Впрочем, освоившись, Пан не зарывался, стараясь соблюдать положенную дистанцию. Просто в разговорах он уже не ждал, когда поинтересуются его мнением, а смело высказывал его, и задавал вопросы, вообщем-то, нижним чинам не положенные.
— А зачем я вас всех сюда собрал и вместе спать положил? — спросил в ответ Егор Алексеевич. — И еще охрану, в лице товарища Прошина, приставил?
«В самом деле, зачем такие сложности, если мы с Вещим вполне могли уехать вместе со взводом в батальон и спокойно выспаться там на своих кроватях», — подумал Пан. Но вслух говорить не стал, сообразив, что его мысли посчитают верхом наивности.

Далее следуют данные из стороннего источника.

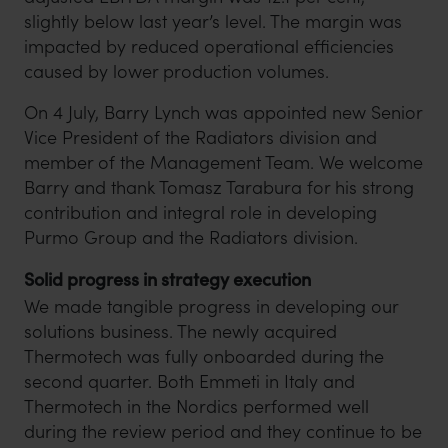
slightly below last year’s level. The margin was
impacted by reduced operational efficiencies
caused by lower production volumes.
On 4 July, Barry Lynch was appointed new Senior
Vice President of the Radiators division and
member of the Management Team. We welcome
Barry and thank Tomasz Tarabura for his strong
contribution and integral role in developing
Purmo Group and the Radiators division.
Solid progress in strategy execution
We made tangible progress in developing our
solutions business. The newly acquired
Thermotech was fully onboarded during the
second quarter. Both Emmeti in Italy and
Thermotech in the Nordics performed well
during the review period and they continue to be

— Да просто для того, что бы потом «высокие» дяденьки из разных проверяющих управлений и отделов не сомневались, была ли от нас утечка информации, или её источник надо искать в другом месте… — пояснил Октябрьский. — Вам же легче будет…
— Обязательно должна быть утечка? — поинтересовалась Марта.
— Обязательно будет, — убежденно ответил Егор Алексеевич. — Но не от нас.
— Вы, Георг, не очень хорошего мнения о своих людях, — с упреком сказала Марта.
— Я очень хорошего мнения, — возразил Октябрьский. — Просто информация — это не слиток золота, который можно спрятать в подвал и забыть про него. С информацией постоянно работают, сталкиваются с ней самые разные люди. Вот потому она и распространяется чаще всего независимо от воли и желания человека.